2 . The modified-release dosage form according to claim 1 , wherein said modified-release dosage form is a tablet.
3 . A method for weight management, comprising administering to an individual in need thereof, the modified-release dosage form according to claim 1 .
4 . The method according to claim 3 , wherein said method comprises a plurality of administrations of said modified-release dosage form, with a frequency wherein the average interval between any two sequential said administrations is:
at least about 24 hours; or about 24 hours.
5 . The method according to claim 3 , wherein said method comprises a plurality of administrations of said modified-release dosage form, and wherein said modified-release dosage form is administered once-a-day.

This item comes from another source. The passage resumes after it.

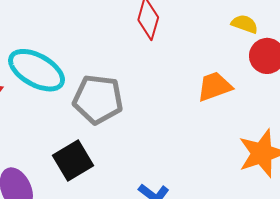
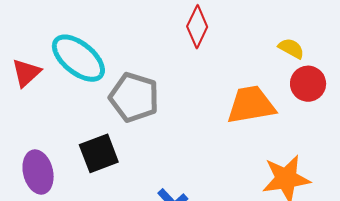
orange trapezoid: (215, 87) -> (251, 105), size x1.4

6 . The method according to claim 3 , wherein said plurality of administrations is:
at least about 30; at least about 180; at least about 365; or at least about 730.
7 . The method according to claim 4 , wherein said method is more efficacious than an immediate-release method for weight management; wherein said immediate-release method for weight management comprises administering to an individual in need thereof, at said frequency, said plurality of administrations of an immediate-release dosage form comprising said therapeutically effective amount of (R)-8-chloro-1-methyl-2,3,4,5-tetrahydro-1H-3-benzazepine or a pharmaceutically acceptable salt, solvate, or hydrate thereof.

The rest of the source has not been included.